Stored data entries
################

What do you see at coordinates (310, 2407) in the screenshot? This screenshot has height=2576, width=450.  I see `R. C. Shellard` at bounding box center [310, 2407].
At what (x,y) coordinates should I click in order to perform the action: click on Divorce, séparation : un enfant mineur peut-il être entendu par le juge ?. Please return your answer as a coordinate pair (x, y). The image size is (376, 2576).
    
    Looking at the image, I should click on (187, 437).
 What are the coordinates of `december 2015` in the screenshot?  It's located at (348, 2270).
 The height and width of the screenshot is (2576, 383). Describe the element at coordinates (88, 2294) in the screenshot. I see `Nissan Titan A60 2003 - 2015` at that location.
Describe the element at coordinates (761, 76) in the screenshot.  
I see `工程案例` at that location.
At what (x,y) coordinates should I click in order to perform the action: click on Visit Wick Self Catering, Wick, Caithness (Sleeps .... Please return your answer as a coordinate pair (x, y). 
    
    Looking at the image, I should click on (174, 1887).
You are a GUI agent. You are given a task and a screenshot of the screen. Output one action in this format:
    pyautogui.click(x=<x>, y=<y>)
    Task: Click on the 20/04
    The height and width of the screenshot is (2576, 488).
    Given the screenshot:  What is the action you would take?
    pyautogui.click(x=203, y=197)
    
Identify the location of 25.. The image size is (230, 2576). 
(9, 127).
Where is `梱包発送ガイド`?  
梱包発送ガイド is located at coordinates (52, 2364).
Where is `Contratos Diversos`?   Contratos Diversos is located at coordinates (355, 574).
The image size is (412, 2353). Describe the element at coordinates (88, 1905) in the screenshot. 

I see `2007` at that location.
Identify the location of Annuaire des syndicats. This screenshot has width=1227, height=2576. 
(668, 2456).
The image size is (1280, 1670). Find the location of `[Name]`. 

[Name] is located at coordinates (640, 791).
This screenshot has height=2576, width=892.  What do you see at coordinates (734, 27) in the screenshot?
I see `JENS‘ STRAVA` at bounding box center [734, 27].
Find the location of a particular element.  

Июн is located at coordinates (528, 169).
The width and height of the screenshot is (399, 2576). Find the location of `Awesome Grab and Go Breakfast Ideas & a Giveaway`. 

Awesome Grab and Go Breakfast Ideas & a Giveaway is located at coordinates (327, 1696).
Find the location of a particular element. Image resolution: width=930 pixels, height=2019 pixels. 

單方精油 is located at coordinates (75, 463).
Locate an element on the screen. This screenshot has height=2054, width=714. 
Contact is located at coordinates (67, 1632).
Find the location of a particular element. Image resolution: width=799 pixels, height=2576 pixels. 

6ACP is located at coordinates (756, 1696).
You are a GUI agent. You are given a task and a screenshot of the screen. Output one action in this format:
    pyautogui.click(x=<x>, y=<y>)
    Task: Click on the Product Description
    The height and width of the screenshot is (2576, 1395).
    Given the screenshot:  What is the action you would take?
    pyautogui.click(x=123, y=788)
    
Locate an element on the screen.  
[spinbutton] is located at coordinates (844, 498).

################

Retype the entries word for word.

→ Response box:
What do you see at coordinates (310, 2407) in the screenshot? This screenshot has height=2576, width=450.  I see `R. C. Shellard` at bounding box center [310, 2407].
At what (x,y) coordinates should I click in order to perform the action: click on Divorce, séparation : un enfant mineur peut-il être entendu par le juge ?. Please return your answer as a coordinate pair (x, y). The image size is (376, 2576).
    
    Looking at the image, I should click on (187, 437).
 What are the coordinates of `december 2015` in the screenshot?  It's located at (348, 2270).
 The height and width of the screenshot is (2576, 383). Describe the element at coordinates (88, 2294) in the screenshot. I see `Nissan Titan A60 2003 - 2015` at that location.
Describe the element at coordinates (761, 76) in the screenshot.  
I see `工程案例` at that location.
At what (x,y) coordinates should I click in order to perform the action: click on Visit Wick Self Catering, Wick, Caithness (Sleeps .... Please return your answer as a coordinate pair (x, y). 
    
    Looking at the image, I should click on (174, 1887).
You are a GUI agent. You are given a task and a screenshot of the screen. Output one action in this format:
    pyautogui.click(x=<x>, y=<y>)
    Task: Click on the 20/04
    The height and width of the screenshot is (2576, 488).
    Given the screenshot:  What is the action you would take?
    pyautogui.click(x=203, y=197)
    
Identify the location of 25.. The image size is (230, 2576). 
(9, 127).
Where is `梱包発送ガイド`?  
梱包発送ガイド is located at coordinates (52, 2364).
Where is `Contratos Diversos`?   Contratos Diversos is located at coordinates (355, 574).
The image size is (412, 2353). Describe the element at coordinates (88, 1905) in the screenshot. 

I see `2007` at that location.
Identify the location of Annuaire des syndicats. This screenshot has width=1227, height=2576. 
(668, 2456).
The image size is (1280, 1670). Find the location of `[Name]`. 

[Name] is located at coordinates (640, 791).
This screenshot has height=2576, width=892.  What do you see at coordinates (734, 27) in the screenshot?
I see `JENS‘ STRAVA` at bounding box center [734, 27].
Find the location of a particular element.  

Июн is located at coordinates (528, 169).
The width and height of the screenshot is (399, 2576). Find the location of `Awesome Grab and Go Breakfast Ideas & a Giveaway`. 

Awesome Grab and Go Breakfast Ideas & a Giveaway is located at coordinates (327, 1696).
Find the location of a particular element. Image resolution: width=930 pixels, height=2019 pixels. 

單方精油 is located at coordinates (75, 463).
Locate an element on the screen. This screenshot has height=2054, width=714. 
Contact is located at coordinates (67, 1632).
Find the location of a particular element. Image resolution: width=799 pixels, height=2576 pixels. 

6ACP is located at coordinates (756, 1696).
You are a GUI agent. You are given a task and a screenshot of the screen. Output one action in this format:
    pyautogui.click(x=<x>, y=<y>)
    Task: Click on the Product Description
    The height and width of the screenshot is (2576, 1395).
    Given the screenshot:  What is the action you would take?
    pyautogui.click(x=123, y=788)
    
Locate an element on the screen.  
[spinbutton] is located at coordinates (844, 498).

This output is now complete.